AMENDMENT OF THE 3MPERFORMANCE UNIT PLAN 409ACompliance

EX-10.6 7 a08-28444_2ex10d6.htm EX-10.6

Exhibit 10.6

 

AMENDMENT OF THE

3M PERFORMANCE UNIT PLAN —

409A Compliance

 

WHEREAS, 3M has adopted and maintains the 3M Performance Unit Plan (hereinafter referred to as the “Plan”), which Plan is intended to provide long-term incentive compensation to key management employees of the Company based upon the Company’s attainment of long-term performance and growth criteria; and

 

WHEREAS, the Company wishes to amend the Plan to ensure that the Plan document complies with the requirements of Section 409A of the Internal Revenue Code of 1986, as amended, and the regulations issued thereunder;

 

RESOLVED, pursuant to the authority contained in Section 12 of the Plan, such Plan shall be and it hereby is amended as follows, effective January 1, 2009:

 

1)                                      Section 13(a) is amended to read as follows:

 

(a)  For purposes of this Section 13, the following words and phrases shall have the meanings indicated below, unless the context clearly indicates otherwise:

 

(i) “Code” means the Internal Revenue Code of 1986, as amended.

 

2)             Section 13(c) is amended to read as follows:

 

(b)  For purposes of this Section 13, a Change in Control of the Company shall be deemed to have occurred only if there is a “change in the ownership of 3M,” “change in effective control of 3M,” and/or a “change in the ownership of a substantial portion of 3M’s assets” as defined under Treas.
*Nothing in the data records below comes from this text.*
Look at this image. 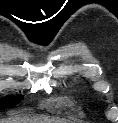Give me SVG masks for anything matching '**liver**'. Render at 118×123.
<instances>
[{
	"label": "liver",
	"instance_id": "obj_1",
	"mask_svg": "<svg viewBox=\"0 0 118 123\" xmlns=\"http://www.w3.org/2000/svg\"><path fill=\"white\" fill-rule=\"evenodd\" d=\"M0 123H71L69 120L50 118L45 116L16 115L11 118L0 120Z\"/></svg>",
	"mask_w": 118,
	"mask_h": 123
}]
</instances>
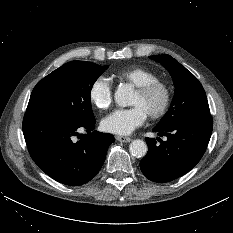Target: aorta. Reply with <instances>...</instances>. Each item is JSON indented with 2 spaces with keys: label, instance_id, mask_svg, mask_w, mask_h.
Returning <instances> with one entry per match:
<instances>
[{
  "label": "aorta",
  "instance_id": "762f6f07",
  "mask_svg": "<svg viewBox=\"0 0 233 233\" xmlns=\"http://www.w3.org/2000/svg\"><path fill=\"white\" fill-rule=\"evenodd\" d=\"M133 91L128 85H121L117 88L114 99L117 105L126 107L129 105ZM147 144L140 139L134 140L129 145V151L132 156L141 158L147 153Z\"/></svg>",
  "mask_w": 233,
  "mask_h": 233
}]
</instances>
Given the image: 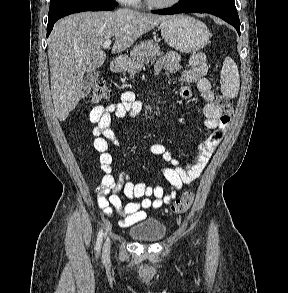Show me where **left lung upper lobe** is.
Listing matches in <instances>:
<instances>
[{
	"instance_id": "obj_1",
	"label": "left lung upper lobe",
	"mask_w": 288,
	"mask_h": 293,
	"mask_svg": "<svg viewBox=\"0 0 288 293\" xmlns=\"http://www.w3.org/2000/svg\"><path fill=\"white\" fill-rule=\"evenodd\" d=\"M181 2H188L193 4H217L229 9H236L234 0H180Z\"/></svg>"
}]
</instances>
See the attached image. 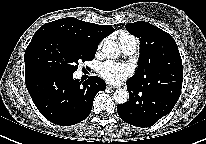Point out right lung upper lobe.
I'll return each instance as SVG.
<instances>
[{
  "label": "right lung upper lobe",
  "instance_id": "obj_1",
  "mask_svg": "<svg viewBox=\"0 0 206 144\" xmlns=\"http://www.w3.org/2000/svg\"><path fill=\"white\" fill-rule=\"evenodd\" d=\"M114 28L78 20L74 17L63 18L44 24L33 38L53 35L66 40L97 49L102 39L110 35Z\"/></svg>",
  "mask_w": 206,
  "mask_h": 144
}]
</instances>
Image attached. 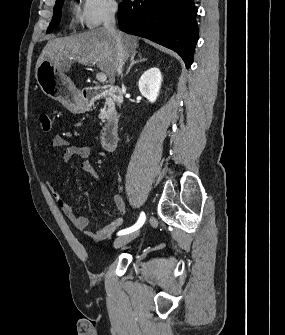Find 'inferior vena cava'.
Listing matches in <instances>:
<instances>
[{
	"mask_svg": "<svg viewBox=\"0 0 285 335\" xmlns=\"http://www.w3.org/2000/svg\"><path fill=\"white\" fill-rule=\"evenodd\" d=\"M117 12V4L115 0H107L106 2V14L104 18V28L108 30V32H111L113 36L116 38V52L117 56L115 58V66L117 72H121L123 68V60L126 58V52L123 48V44L121 42V34L119 30H116V20H115V14Z\"/></svg>",
	"mask_w": 285,
	"mask_h": 335,
	"instance_id": "inferior-vena-cava-1",
	"label": "inferior vena cava"
}]
</instances>
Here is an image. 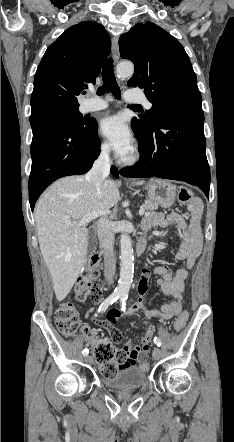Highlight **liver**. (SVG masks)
Instances as JSON below:
<instances>
[{"mask_svg":"<svg viewBox=\"0 0 234 442\" xmlns=\"http://www.w3.org/2000/svg\"><path fill=\"white\" fill-rule=\"evenodd\" d=\"M119 200L115 182L105 180L97 190L84 176L59 179L38 200L34 211L38 241L58 301L71 291L87 255L88 230L70 224L110 209Z\"/></svg>","mask_w":234,"mask_h":442,"instance_id":"liver-1","label":"liver"}]
</instances>
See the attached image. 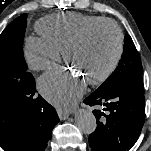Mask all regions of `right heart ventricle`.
<instances>
[{"label":"right heart ventricle","mask_w":151,"mask_h":151,"mask_svg":"<svg viewBox=\"0 0 151 151\" xmlns=\"http://www.w3.org/2000/svg\"><path fill=\"white\" fill-rule=\"evenodd\" d=\"M105 19L74 12L53 14L40 19L36 28L44 40L63 51L65 45L86 27Z\"/></svg>","instance_id":"e07e8e85"}]
</instances>
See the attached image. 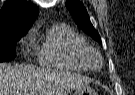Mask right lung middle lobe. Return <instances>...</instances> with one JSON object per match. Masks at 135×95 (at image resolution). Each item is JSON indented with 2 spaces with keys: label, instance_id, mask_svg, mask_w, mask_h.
<instances>
[{
  "label": "right lung middle lobe",
  "instance_id": "right-lung-middle-lobe-1",
  "mask_svg": "<svg viewBox=\"0 0 135 95\" xmlns=\"http://www.w3.org/2000/svg\"><path fill=\"white\" fill-rule=\"evenodd\" d=\"M26 33L27 31H15L0 35V62L16 57V42Z\"/></svg>",
  "mask_w": 135,
  "mask_h": 95
}]
</instances>
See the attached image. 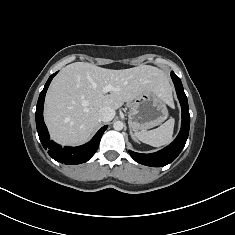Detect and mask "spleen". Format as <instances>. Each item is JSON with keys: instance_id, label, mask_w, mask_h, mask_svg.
Listing matches in <instances>:
<instances>
[{"instance_id": "spleen-1", "label": "spleen", "mask_w": 235, "mask_h": 235, "mask_svg": "<svg viewBox=\"0 0 235 235\" xmlns=\"http://www.w3.org/2000/svg\"><path fill=\"white\" fill-rule=\"evenodd\" d=\"M175 120L170 118L156 129L139 132L135 136L143 143L153 147H160L172 140Z\"/></svg>"}]
</instances>
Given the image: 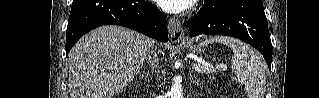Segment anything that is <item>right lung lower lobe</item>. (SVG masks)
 I'll list each match as a JSON object with an SVG mask.
<instances>
[{
  "mask_svg": "<svg viewBox=\"0 0 319 98\" xmlns=\"http://www.w3.org/2000/svg\"><path fill=\"white\" fill-rule=\"evenodd\" d=\"M110 24L168 41L165 15L147 1L73 0L66 31V54L85 33Z\"/></svg>",
  "mask_w": 319,
  "mask_h": 98,
  "instance_id": "obj_1",
  "label": "right lung lower lobe"
}]
</instances>
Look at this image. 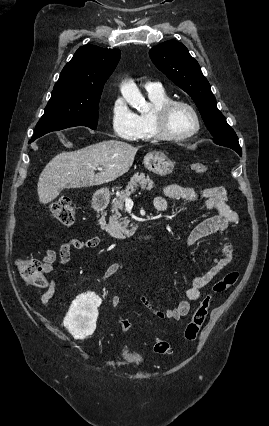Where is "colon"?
<instances>
[{
  "mask_svg": "<svg viewBox=\"0 0 269 426\" xmlns=\"http://www.w3.org/2000/svg\"><path fill=\"white\" fill-rule=\"evenodd\" d=\"M191 169L202 176L208 174V167L203 162H193ZM50 212L55 220L65 227L72 226L75 222L76 210L71 199L67 196H61L51 203ZM15 266L24 284L36 287H42L45 284L46 279L43 274L42 263L39 260L31 257L20 258L16 261ZM238 279L239 273L237 271H230L222 279L213 284L210 292L200 300L192 314L191 320L186 325L184 329L185 340L194 341L197 338L215 296L232 288ZM120 327L122 331L127 332L132 329V323L129 319H122ZM154 351L158 354L166 355L172 352V348L169 342L158 340L154 343Z\"/></svg>",
  "mask_w": 269,
  "mask_h": 426,
  "instance_id": "5ec220e1",
  "label": "colon"
}]
</instances>
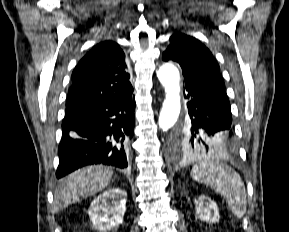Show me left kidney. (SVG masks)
<instances>
[{
    "mask_svg": "<svg viewBox=\"0 0 289 232\" xmlns=\"http://www.w3.org/2000/svg\"><path fill=\"white\" fill-rule=\"evenodd\" d=\"M195 210L201 221L216 223L219 221V209L214 201L204 195L195 200Z\"/></svg>",
    "mask_w": 289,
    "mask_h": 232,
    "instance_id": "obj_1",
    "label": "left kidney"
}]
</instances>
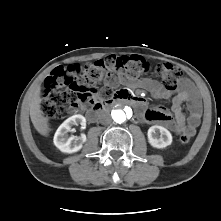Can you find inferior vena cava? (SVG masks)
<instances>
[{
    "instance_id": "inferior-vena-cava-1",
    "label": "inferior vena cava",
    "mask_w": 221,
    "mask_h": 221,
    "mask_svg": "<svg viewBox=\"0 0 221 221\" xmlns=\"http://www.w3.org/2000/svg\"><path fill=\"white\" fill-rule=\"evenodd\" d=\"M99 121H100V123L103 124V125H108V124L111 123L112 119H111L109 113L103 112V113H101L100 116H99Z\"/></svg>"
}]
</instances>
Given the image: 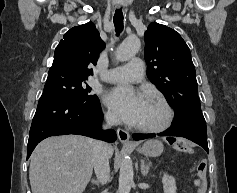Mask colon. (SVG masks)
<instances>
[{"mask_svg": "<svg viewBox=\"0 0 237 193\" xmlns=\"http://www.w3.org/2000/svg\"><path fill=\"white\" fill-rule=\"evenodd\" d=\"M168 143L177 151L182 153H191L192 144L182 138L173 137L168 139ZM197 177L200 182L199 193H204L206 189L207 161L200 159L196 166Z\"/></svg>", "mask_w": 237, "mask_h": 193, "instance_id": "obj_1", "label": "colon"}]
</instances>
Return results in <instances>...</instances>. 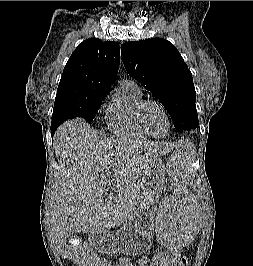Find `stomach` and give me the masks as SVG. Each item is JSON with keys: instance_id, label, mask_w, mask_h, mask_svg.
<instances>
[{"instance_id": "obj_1", "label": "stomach", "mask_w": 253, "mask_h": 266, "mask_svg": "<svg viewBox=\"0 0 253 266\" xmlns=\"http://www.w3.org/2000/svg\"><path fill=\"white\" fill-rule=\"evenodd\" d=\"M164 167L157 160L143 183L139 205L130 219L115 235L104 234L94 246L107 253L118 251L128 256H139L150 249L154 235L155 206L153 195L160 187Z\"/></svg>"}]
</instances>
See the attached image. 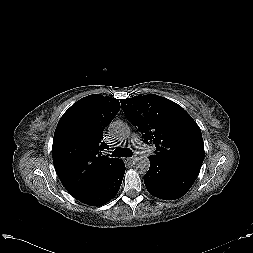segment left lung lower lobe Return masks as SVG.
Here are the masks:
<instances>
[{
	"mask_svg": "<svg viewBox=\"0 0 253 253\" xmlns=\"http://www.w3.org/2000/svg\"><path fill=\"white\" fill-rule=\"evenodd\" d=\"M150 167L144 183L155 197L175 200L187 193L195 182L202 162L184 158L149 157Z\"/></svg>",
	"mask_w": 253,
	"mask_h": 253,
	"instance_id": "1",
	"label": "left lung lower lobe"
}]
</instances>
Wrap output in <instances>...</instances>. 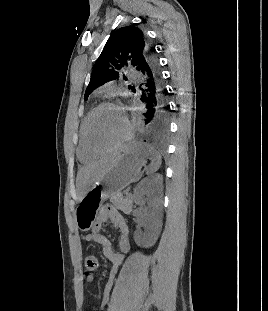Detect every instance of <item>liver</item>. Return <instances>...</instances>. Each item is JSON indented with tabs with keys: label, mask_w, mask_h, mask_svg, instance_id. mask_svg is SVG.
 Returning <instances> with one entry per match:
<instances>
[{
	"label": "liver",
	"mask_w": 268,
	"mask_h": 311,
	"mask_svg": "<svg viewBox=\"0 0 268 311\" xmlns=\"http://www.w3.org/2000/svg\"><path fill=\"white\" fill-rule=\"evenodd\" d=\"M117 155L99 160L96 163L85 166L77 174V187L80 191V199L89 190L91 185L102 178Z\"/></svg>",
	"instance_id": "obj_1"
}]
</instances>
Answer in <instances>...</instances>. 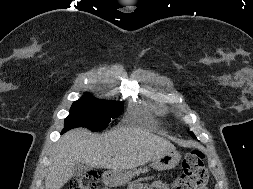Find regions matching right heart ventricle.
Instances as JSON below:
<instances>
[{
	"label": "right heart ventricle",
	"instance_id": "right-heart-ventricle-1",
	"mask_svg": "<svg viewBox=\"0 0 253 189\" xmlns=\"http://www.w3.org/2000/svg\"><path fill=\"white\" fill-rule=\"evenodd\" d=\"M146 118V114L144 112L138 111L133 113L132 119L137 121H143Z\"/></svg>",
	"mask_w": 253,
	"mask_h": 189
}]
</instances>
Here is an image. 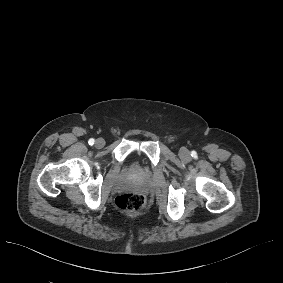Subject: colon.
<instances>
[{
    "label": "colon",
    "mask_w": 283,
    "mask_h": 283,
    "mask_svg": "<svg viewBox=\"0 0 283 283\" xmlns=\"http://www.w3.org/2000/svg\"><path fill=\"white\" fill-rule=\"evenodd\" d=\"M116 206L129 213L140 212L145 205V199L138 193H126L118 196L115 200Z\"/></svg>",
    "instance_id": "obj_1"
}]
</instances>
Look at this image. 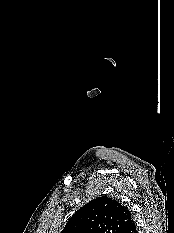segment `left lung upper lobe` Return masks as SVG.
Instances as JSON below:
<instances>
[{
  "mask_svg": "<svg viewBox=\"0 0 174 233\" xmlns=\"http://www.w3.org/2000/svg\"><path fill=\"white\" fill-rule=\"evenodd\" d=\"M132 222L124 205L101 196L77 210L61 233H122Z\"/></svg>",
  "mask_w": 174,
  "mask_h": 233,
  "instance_id": "left-lung-upper-lobe-1",
  "label": "left lung upper lobe"
}]
</instances>
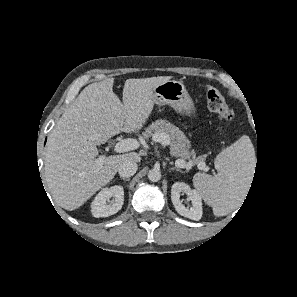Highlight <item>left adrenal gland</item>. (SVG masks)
<instances>
[{"mask_svg": "<svg viewBox=\"0 0 297 297\" xmlns=\"http://www.w3.org/2000/svg\"><path fill=\"white\" fill-rule=\"evenodd\" d=\"M171 170H177V171H181L179 168L177 167H172Z\"/></svg>", "mask_w": 297, "mask_h": 297, "instance_id": "obj_1", "label": "left adrenal gland"}]
</instances>
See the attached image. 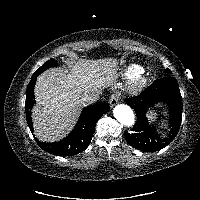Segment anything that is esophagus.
<instances>
[{
    "label": "esophagus",
    "instance_id": "obj_1",
    "mask_svg": "<svg viewBox=\"0 0 200 200\" xmlns=\"http://www.w3.org/2000/svg\"><path fill=\"white\" fill-rule=\"evenodd\" d=\"M120 100V94L119 93H114L111 95L109 99V104L111 107H114L116 104H118Z\"/></svg>",
    "mask_w": 200,
    "mask_h": 200
}]
</instances>
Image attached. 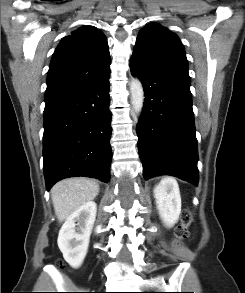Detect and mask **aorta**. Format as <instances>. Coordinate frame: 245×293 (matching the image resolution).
Returning a JSON list of instances; mask_svg holds the SVG:
<instances>
[{
  "instance_id": "1",
  "label": "aorta",
  "mask_w": 245,
  "mask_h": 293,
  "mask_svg": "<svg viewBox=\"0 0 245 293\" xmlns=\"http://www.w3.org/2000/svg\"><path fill=\"white\" fill-rule=\"evenodd\" d=\"M131 104L136 114H141L144 105V90L139 79L135 78L130 84Z\"/></svg>"
}]
</instances>
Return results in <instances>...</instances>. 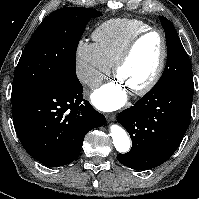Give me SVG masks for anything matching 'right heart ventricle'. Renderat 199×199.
I'll list each match as a JSON object with an SVG mask.
<instances>
[{"instance_id": "obj_1", "label": "right heart ventricle", "mask_w": 199, "mask_h": 199, "mask_svg": "<svg viewBox=\"0 0 199 199\" xmlns=\"http://www.w3.org/2000/svg\"><path fill=\"white\" fill-rule=\"evenodd\" d=\"M150 26L139 19H112L98 26L92 36L102 56L110 65L127 43Z\"/></svg>"}]
</instances>
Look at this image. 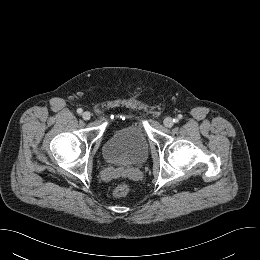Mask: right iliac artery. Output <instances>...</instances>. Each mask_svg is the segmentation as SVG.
<instances>
[{
    "label": "right iliac artery",
    "instance_id": "1",
    "mask_svg": "<svg viewBox=\"0 0 260 260\" xmlns=\"http://www.w3.org/2000/svg\"><path fill=\"white\" fill-rule=\"evenodd\" d=\"M82 112H83V110H82L81 108H78V109H77V113H78V114H82Z\"/></svg>",
    "mask_w": 260,
    "mask_h": 260
}]
</instances>
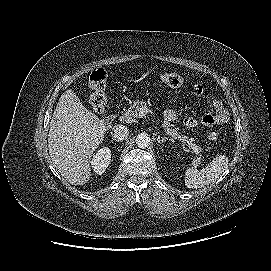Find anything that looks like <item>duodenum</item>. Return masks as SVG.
Masks as SVG:
<instances>
[{"label":"duodenum","mask_w":271,"mask_h":271,"mask_svg":"<svg viewBox=\"0 0 271 271\" xmlns=\"http://www.w3.org/2000/svg\"><path fill=\"white\" fill-rule=\"evenodd\" d=\"M115 118H116L115 114H110L102 118L101 123H100L101 128L104 130L108 129L113 123V121L115 120Z\"/></svg>","instance_id":"duodenum-1"}]
</instances>
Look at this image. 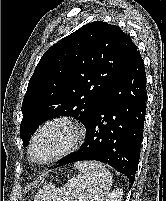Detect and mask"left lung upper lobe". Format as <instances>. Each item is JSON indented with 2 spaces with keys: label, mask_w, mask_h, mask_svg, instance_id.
<instances>
[{
  "label": "left lung upper lobe",
  "mask_w": 166,
  "mask_h": 201,
  "mask_svg": "<svg viewBox=\"0 0 166 201\" xmlns=\"http://www.w3.org/2000/svg\"><path fill=\"white\" fill-rule=\"evenodd\" d=\"M136 52L129 35L101 21L82 26L50 47L23 99V145L38 125L54 117L70 115L86 126Z\"/></svg>",
  "instance_id": "obj_1"
}]
</instances>
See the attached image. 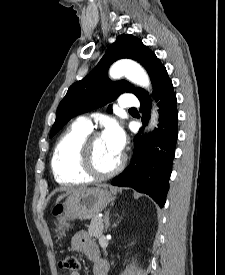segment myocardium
Masks as SVG:
<instances>
[{
    "label": "myocardium",
    "mask_w": 225,
    "mask_h": 275,
    "mask_svg": "<svg viewBox=\"0 0 225 275\" xmlns=\"http://www.w3.org/2000/svg\"><path fill=\"white\" fill-rule=\"evenodd\" d=\"M97 133L88 134L81 142L78 149V166L79 169L90 179H108L117 175L125 165V157L121 156L118 164L109 172L98 171L93 162L92 143L99 138Z\"/></svg>",
    "instance_id": "f54148a6"
}]
</instances>
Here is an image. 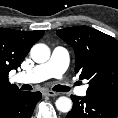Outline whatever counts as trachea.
<instances>
[{"label": "trachea", "mask_w": 118, "mask_h": 118, "mask_svg": "<svg viewBox=\"0 0 118 118\" xmlns=\"http://www.w3.org/2000/svg\"><path fill=\"white\" fill-rule=\"evenodd\" d=\"M52 89L57 92H68L70 88L68 86L56 85Z\"/></svg>", "instance_id": "trachea-1"}]
</instances>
Reg. Section 1.409A-3(i)(5) or such other regulation or guidance issued under section 409A of the Code.

 



 

3)             Section 13(f) is amended to read as follows:

 

(f)  In the event that the payments made pursuant to this Section 13 are finally determined to be subject to the excise tax imposed by Section 4999 of the Code, the Company shall pay to each Participant an additional amount such that the net amount retained by such Participant, after allowing for the amount of such excise tax and any additional federal, state and local income taxes paid on the additional amount, shall be equal to the value of the Performance Units distributed to such Participant pursuant to this Section 13.  Payment of this additional amount shall be made as soon as administratively feasible, but no later than two and one-half months following the end of the Participant’s taxable year in which the Participant remits the related taxes.

 

4)             Section 13(g) is amended to read as follows:

 

(g)  The Company shall pay to each Participant the amount of all reasonable legal and accounting fees and expenses incurred by such Participant in seeking to obtain or enforce his rights under this Section 13 or in connection with any income tax audit or proceeding to the extent attributable to the application of Section 4999 of the Code to the payments made pursuant to this Section 13, unless a lawsuit commenced by the Participant for such purposes is dismissed by the court as being spurious or frivolous.  The Company shall also pay to each Participant the amount of all reasonable tax and financial planning fees and expenses incurred by such Participant in connection with such Participant’s receipt of payments pursuant to this Section 13.  Payment of these legal and accounting fees, as well as these tax and financial planning fees and expenses, shall be made as soon as administratively feasible, but no later than two and one-half months following the end of the Participant’s taxable year in which the Participant incurs these fees and expenses.